Josh Boyer jdub at us.ibm.com
Wed Jan 12 17:43:44 EST 2005


On Wed, 2005-01-12 at 16:30, Jared Hulbert wrote:
> > > Clarification on NOR technology.  Remember that the ability to run
> > > code XIP is effectively a requirement for a NOR chip.  This means no
> > > read errors can leave the chip.  I don't see this changing in the
> > > foreseeable future.  Any read errors that do occur would probably be
> > > caused by a failed/incomplete program
> > >
> > > We probably do want to be able to easily retire, reprogram, and/or
> > > test those blocks/pages that get read errors.  That would have to be
> > > done in the filesystem and the chip driver needs to be able report a
> > > read error occured.
> > 
> > What would you conclude from this (in the context of disscussion)? That
> > CRC *must* be *always* checked in case of NOR?
> 
> Retiring blocks/pages was an idea for the more lossy flash NAND, AND
> etc.  If your media goes bad with NOR you probably can't boot anyway.

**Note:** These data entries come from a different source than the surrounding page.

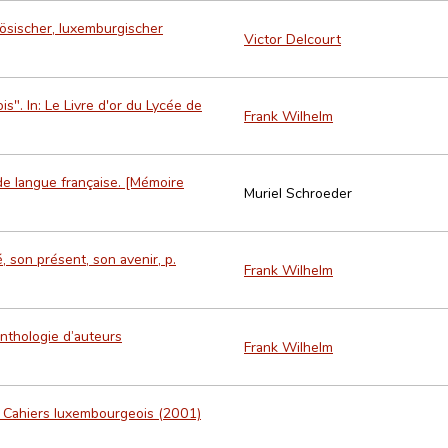
ösischer, luxemburgischer
Victor Delcourt
s". In: Le Livre d'or du Lycée de
Frank Wilhelm
e langue française. [Mémoire
Muriel Schroeder
 son présent, son avenir, p.
Frank Wilhelm
Anthologie d’auteurs
Frank Wilhelm
es Cahiers luxembourgeois (2001)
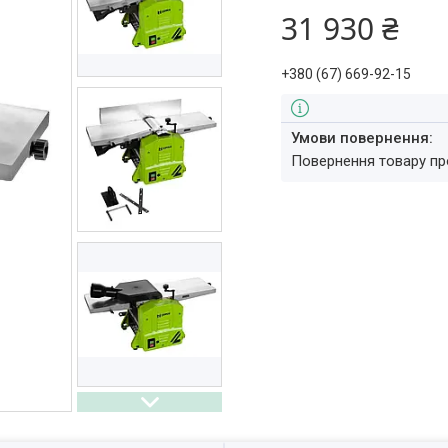
31 930 ₴
+380 (67) 669-92-15
повернення товару п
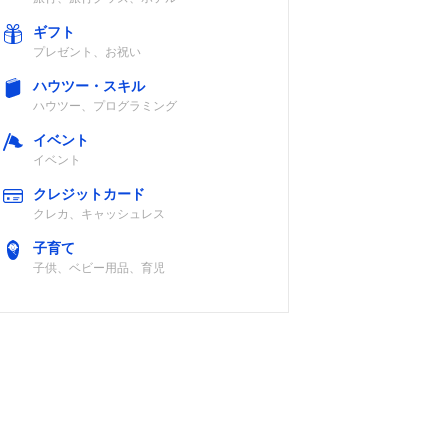
ギフト
プレゼント、お祝い
ハウツー・スキル
ハウツー、プログラミング
イベント
イベント
クレジットカード
クレカ、キャッシュレス
子育て
子供、ベビー用品、育児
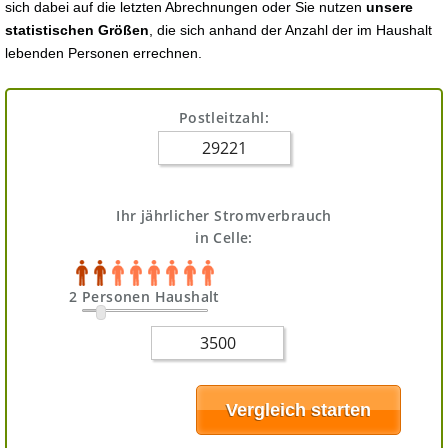
sich dabei auf die letzten Abrechnungen oder Sie nutzen
unsere
statistischen Größen
, die sich anhand der Anzahl der im Haushalt
lebenden Personen errechnen.
Postleitzahl:
Ihr jährlicher Stromverbrauch
in Celle:
2 Personen Haushalt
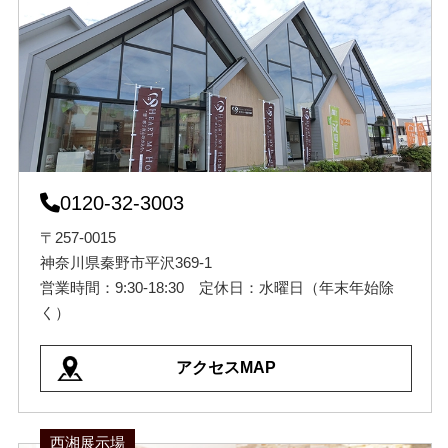
0120-32-3003
〒257-0015
神奈川県秦野市平沢369-1
営業時間：9:30-18:30 定休日：水曜日（年末年始除
く）
アクセスMAP
西湘展示場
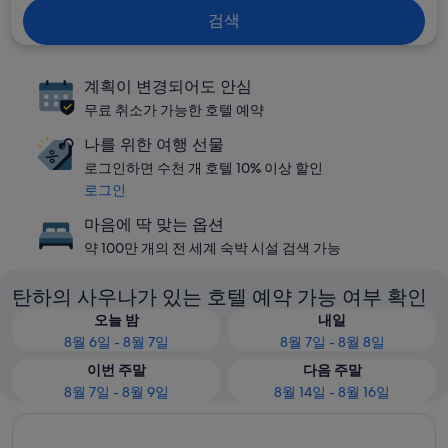
검색
계획이 변경되어도 안심
무료 취소가 가능한 호텔 예약
나를 위한 여행 선물
로그인하면 수천 개 호텔 10% 이상 할인
로그인
마음에 딱 맞는 옵션
약 100만 개의 전 세계 숙박 시설 검색 가능
탄하의 사우나가 있는 호텔 예약 가능 여부 확인
오늘 밤
내일
8월 6일 - 8월 7일
8월 7일 - 8월 8일
이번 주말
다음 주말
8월 7일 - 8월 9일
8월 14일 - 8월 16일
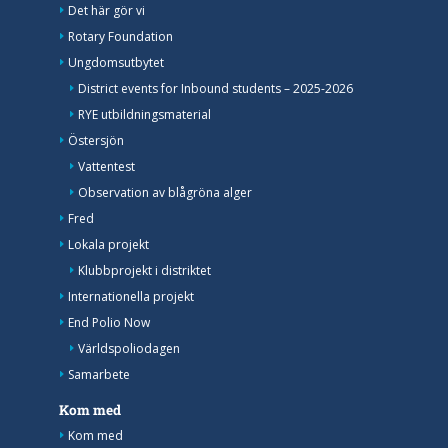
Det här gör vi
Rotary Foundation
Ungdomsutbytet
District events for Inbound students – 2025-2026
RYE utbildningsmaterial
Östersjön
Vattentest
Observation av blågröna alger
Fred
Lokala projekt
Klubbprojekt i distriktet
Internationella projekt
End Polio Now
Världspoliodagen
Samarbete
Kom med
Kom med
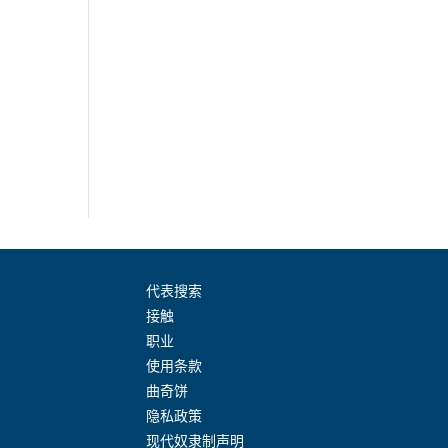
代表搜索
接触
职业
使用条款
曲奇饼
隐私政策
现代奴隶制声明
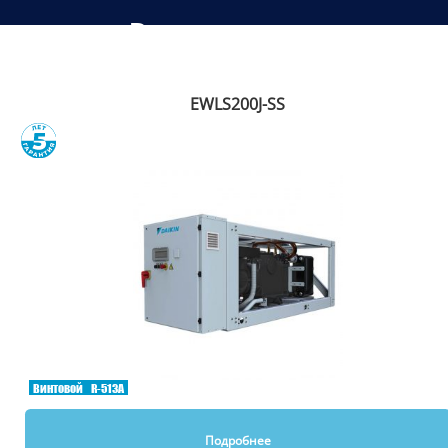
Рекомендуем
EWLS200J-SS
Сравнить
Винтовой
R-513A
Подробнее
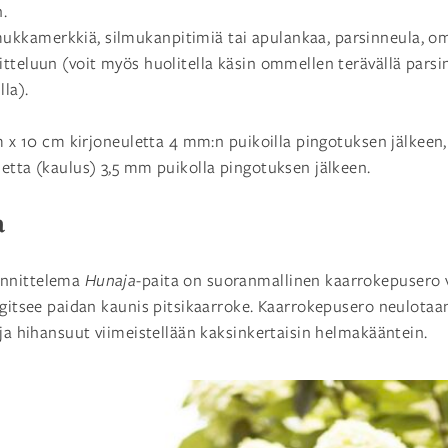
.
mukkamerkkiä, silmukanpitimiä tai apulankaa, parsinneula, 
tteluun (voit myös huolitella käsin ommellen terävällä parsin
la).
m x 10 cm kirjoneuletta 4 mm:n puikoilla pingotuksen jälkeen, 
etta (kaulus) 3,5 mm puikolla pingotuksen jälkeen.
a
nnittelema
Hunaja
-paita on suoranmallinen kaarrokepusero v
angitsee paidan kaunis pitsikaarroke. Kaarrokepusero neulota
 ja hihansuut viimeistellään kaksinkertaisin helmakääntein.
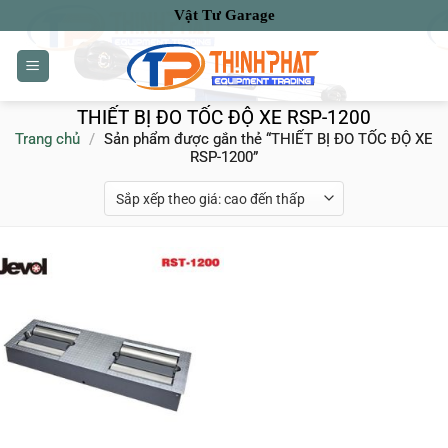
Bỏ
Vật Tư Garage
qua
nội
dung
THIẾT BỊ ĐO TỐC ĐỘ XE RSP-1200
Trang chủ
/
Sản phẩm được gắn thẻ “THIẾT BỊ ĐO TỐC ĐỘ XE
RSP-1200”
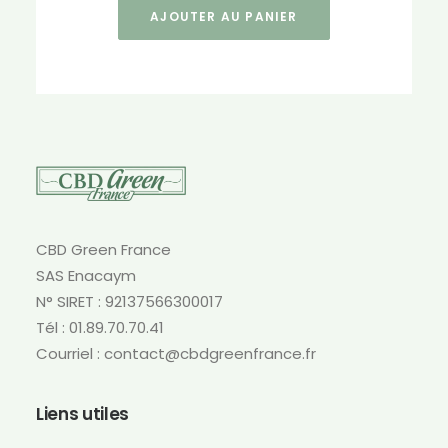
AJOUTER AU PANIER
CBD Green France
SAS Enacaym
N° SIRET : 92137566300017
Tél : 01.89.70.70.41
Courriel : contact@cbdgreenfrance.fr
Liens utiles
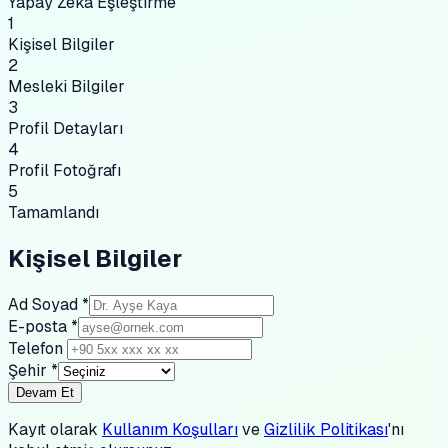
Yapay Zeka Eşleştirme
1
Kişisel Bilgiler
2
Mesleki Bilgiler
3
Profil Detayları
4
Profil Fotoğrafı
5
Tamamlandı
Kişisel Bilgiler
Ad Soyad
*
E-posta
*
Telefon
Şehir
*
Devam Et
Kayıt olarak
Kullanım Koşulları
ve
Gizlilik Politikası
'nı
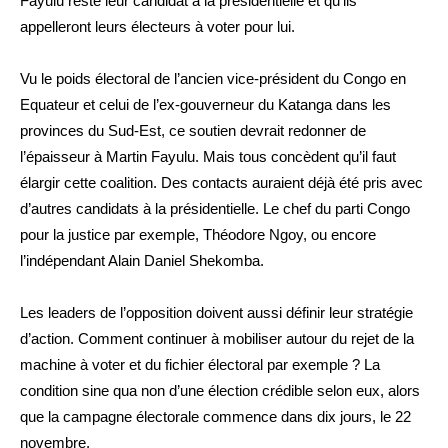
Fayulu reste leur candidat à la présidentielle et qu’ils
appelleront leurs électeurs à voter pour lui.
Vu le poids électoral de l’ancien vice-président du Congo en
Equateur et celui de l’ex-gouverneur du Katanga dans les
provinces du Sud-Est, ce soutien devrait redonner de
l’épaisseur à Martin Fayulu. Mais tous concèdent qu’il faut
élargir cette coalition. Des contacts auraient déjà été pris avec
d’autres candidats à la présidentielle. Le chef du parti Congo
pour la justice par exemple, Théodore Ngoy, ou encore
l’indépendant Alain Daniel Shekomba.
Les leaders de l’opposition doivent aussi définir leur stratégie
d’action. Comment continuer à mobiliser autour du rejet de la
machine à voter et du fichier électoral par exemple ? La
condition sine qua non d’une élection crédible selon eux, alors
que la campagne électorale commence dans dix jours, le 22
novembre.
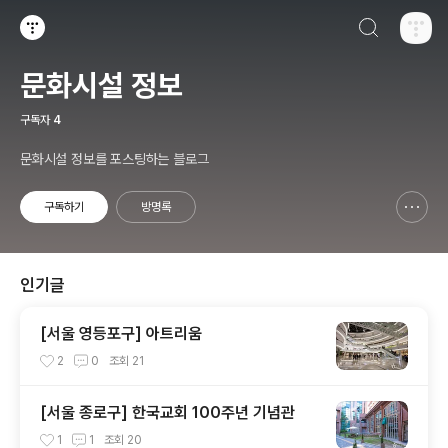
검색하기
티스토리
문화시설 정보
구독자
4
문화시설 정보를 포스팅하는 블로그
구독하기
방명록
신고하기 레이어
열기
인기글
[서울 영등포구] 아트리움
2
0
조회
21
[서울 종로구] 한국교회 100주년 기념관
1
1
조회
20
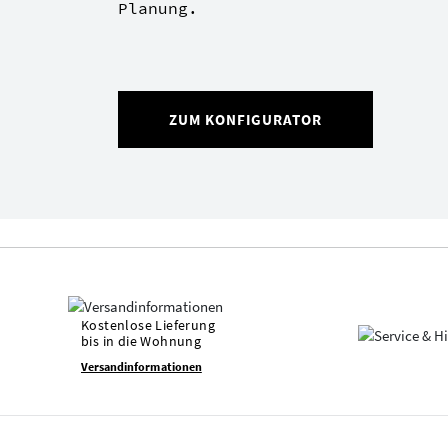
Planung.
ZUM KONFIGURATOR
Kostenlose Lieferung
bis in die Wohnung
Versandinformationen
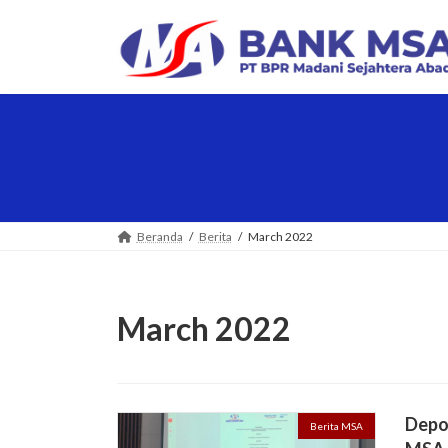
Skip
Skip
to
to
the
the
content
Navigation
Beranda
Berita
March 2022
March 2022
Depos
Berita MSA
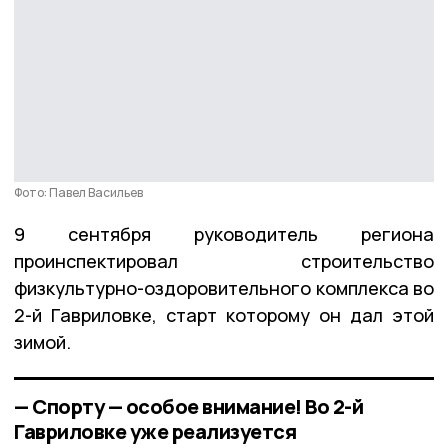
Фото: Павел Васильев
9 сентября руководитель региона
проинспектировал строительство
физкультурно-оздоровительного комплекса во
2-й Гавриловке, старт которому он дал этой
зимой.
— Спорту — особое внимание! Во 2-й
Гавриловке уже реализуется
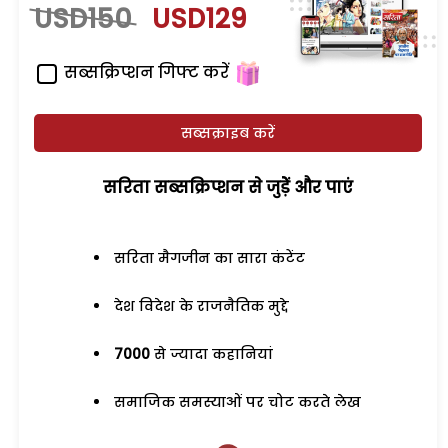
USD150
USD129
सब्सक्रिप्शन गिफ्ट करें
सब्सक्राइब करें
सरिता सब्सक्रिप्शन से जुड़ेें और पाएं
सरिता मैगजीन का सारा कंटेंट
देश विदेश के राजनैतिक मुद्दे
7000
से ज्यादा कहानियां
समाजिक समस्याओं पर चोट करते लेख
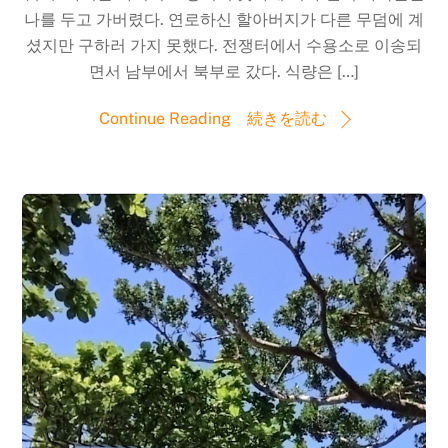
나를 두고 가버렸다. 연로하신 할아버지가 다른 무덤에 계
셨지만 구하러 가지 못했다. 전쟁터에서 수용소로 이송되
면서 남부에서 북부로 갔다. 식량은 […]
Continue Reading 続きを読む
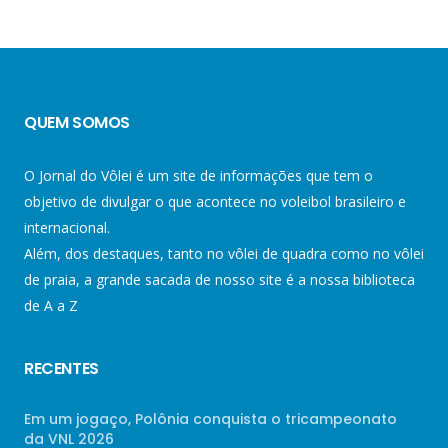
QUEM SOMOS
O Jornal do Vôlei é um site de informações que tem o
objetivo de divulgar o que acontece no voleibol brasileiro e
internacional.
Além, dos destaques, tanto no vôlei de quadra como no vôlei
de praia, a grande sacada de nosso site é a nossa biblioteca
de A a Z
RECENTES
Em um jogaço, Polônia conquista o tricampeonato
da VNL 2026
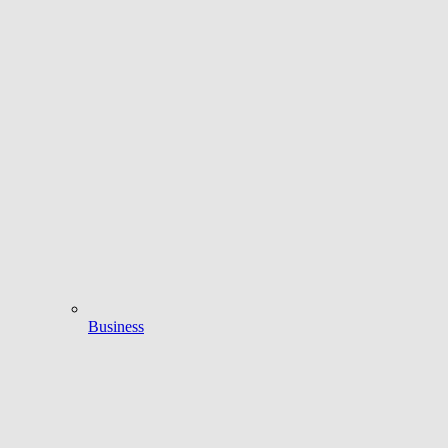
Business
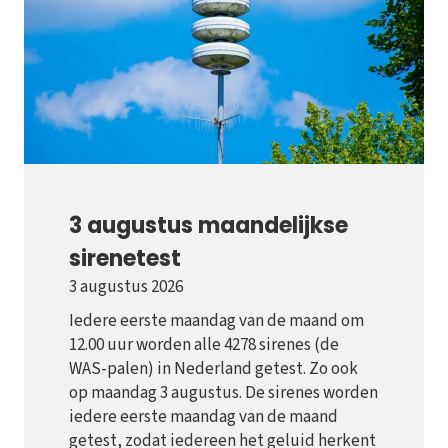
3 augustus maandelijkse
sirenetest
3 augustus 2026
Iedere eerste maandag van de maand om
12.00 uur worden alle 4278 sirenes (de
WAS-palen) in Nederland getest. Zo ook
op maandag 3 augustus. De sirenes worden
iedere eerste maandag van de maand
getest, zodat iedereen het geluid herkent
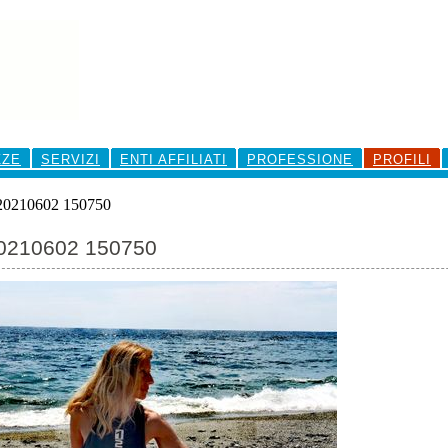
ZZE
SERVIZI
ENTI AFFILIATI
PROFESSIONE
PROFILI
0210602 150750
0210602 150750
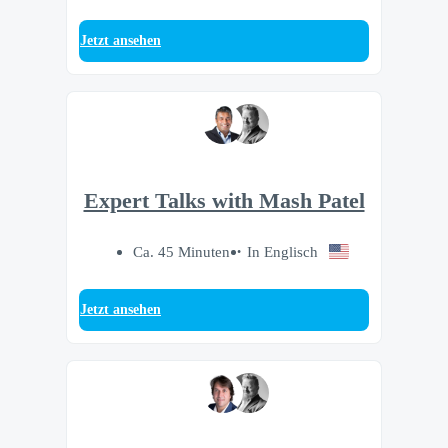
Jetzt ansehen
Expert Talks with Mash Patel
Ca. 45 Minuten
In Englisch
Jetzt ansehen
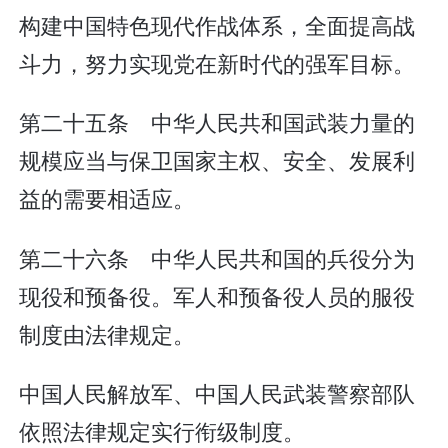
构建中国特色现代作战体系，全面提高战
斗力，努力实现党在新时代的强军目标。
第二十五条 中华人民共和国武装力量的
规模应当与保卫国家主权、安全、发展利
益的需要相适应。
第二十六条 中华人民共和国的兵役分为
现役和预备役。军人和预备役人员的服役
制度由法律规定。
中国人民解放军、中国人民武装警察部队
依照法律规定实行衔级制度。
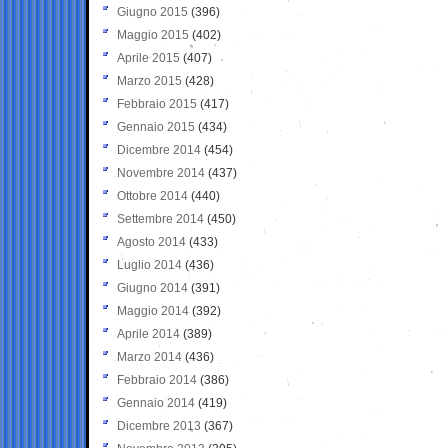
Giugno 2015
(396)
Maggio 2015
(402)
Aprile 2015
(407)
Marzo 2015
(428)
Febbraio 2015
(417)
Gennaio 2015
(434)
Dicembre 2014
(454)
Novembre 2014
(437)
Ottobre 2014
(440)
Settembre 2014
(450)
Agosto 2014
(433)
Luglio 2014
(436)
Giugno 2014
(391)
Maggio 2014
(392)
Aprile 2014
(389)
Marzo 2014
(436)
Febbraio 2014
(386)
Gennaio 2014
(419)
Dicembre 2013
(367)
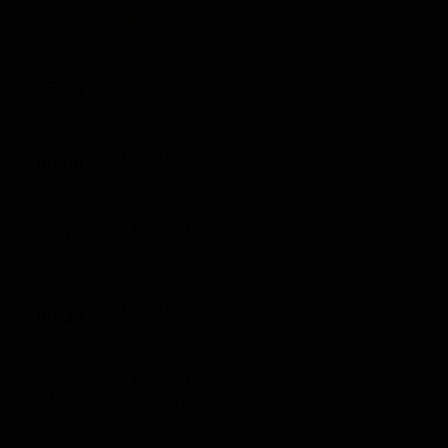
Le interviste in esclusiva
Tempesta D’amore
Programmi TV Mattina
Temptation Island
Film da vedere
Il Paradiso delle signore
Ultima Fermata
Piattaforme streaming
I Dalton
Un Posto al Sole
05:35
Ragazzi (25')
Talent show
Apple TV Plus
Segreti di Famiglia
Infotainment
Discovery Plus
Zig & Sharko
The Family
06:00
Ragazzi (10')
Game Show
Disney plus
Uomini e Donne
NetFlix
Zig & Sharko
06:10
Gossip
Now TV
Ragazzi (25')
Sport in tv
Paramount Plus
Zig & Sharko
06:35
Cartoni Anime e Manga
Prime Video
Ragazzi (25')
Vip e Personaggi Tv
RaiPlay
Zig & Sharko
07:00
Musica
Ragazzi (15')
Oroscopo Paolo Fox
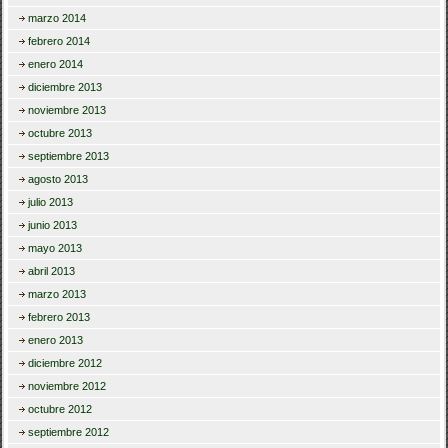
marzo 2014
febrero 2014
enero 2014
diciembre 2013
noviembre 2013
octubre 2013
septiembre 2013
agosto 2013
julio 2013
junio 2013
mayo 2013
abril 2013
marzo 2013
febrero 2013
enero 2013
diciembre 2012
noviembre 2012
octubre 2012
septiembre 2012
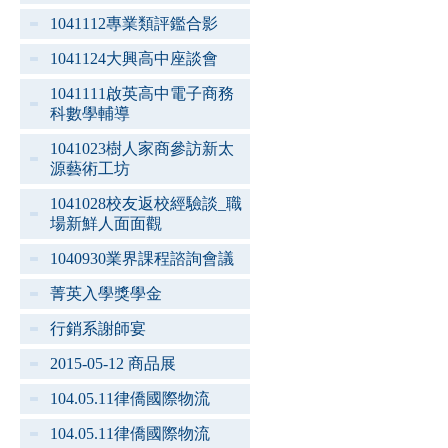
1041112專業類評鑑合影
1041124大興高中座談會
1041111啟英高中電子商務
科數學輔導
1041023樹人家商參訪新太
源藝術工坊
1041028校友返校經驗談_職
場新鮮人面面觀
1040930業界課程諮詢會議
菁英入學獎學金
行銷系謝師宴
2015-05-12 商品展
104.05.11律僑國際物流
104.05.11律僑國際物流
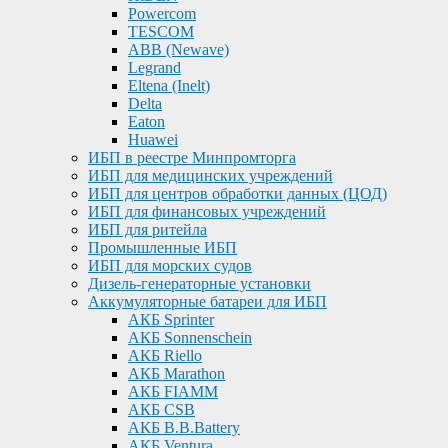
Powercom
TESCOM
ABB (Newave)
Legrand
Eltena (Inelt)
Delta
Eaton
Huawei
ИБП в реестре Минпромторга
ИБП для медицинских учреждений
ИБП для центров обработки данных (ЦОД)
ИБП для финансовых учреждений
ИБП для ритейла
Промышленные ИБП
ИБП для морских судов
Дизель-генераторные установки
Аккумуляторные батареи для ИБП
АКБ Sprinter
АКБ Sonnenschein
АКБ Riello
АКБ Marathon
АКБ FIAMM
АКБ CSB
АКБ B.B.Battery
АКБ Ventura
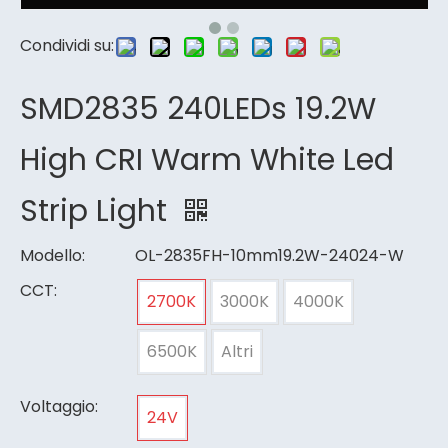
Condividi su:
SMD2835 240LEDs 19.2W
High CRI Warm White Led
Strip Light
Modello:
OL-2835FH-10mm19.2W-24024-W
CCT:
2700K
3000K
4000K
6500K
Altri
Voltaggio:
24V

That's not true.  Eraseblocks can go bad during operation.  That doesn't
mean that the whole device returns bad data.

> 
> I'm thinking the opposite conclusion.  If I understand this correctly
> most CRC's on NOR are wasted effort.  I don't claim to quite
> understand JFFS2 architecture yet but it seems to me the data CRC's
> are not needed for NOR, perhaps some of the other CRC's are not needed
> as well.

CRCs are needed.  Or rather, some form of checksum is needed.  Bits flip
during operation on NOR as well.  I've seen it happen.  It's rare, but
as David put it in an IRC conversation "it's a sanity check on the
hardware".

There's sort of multiple threads on this topic, so maybe check some of
those.  We even got Joern to agree they're needed :).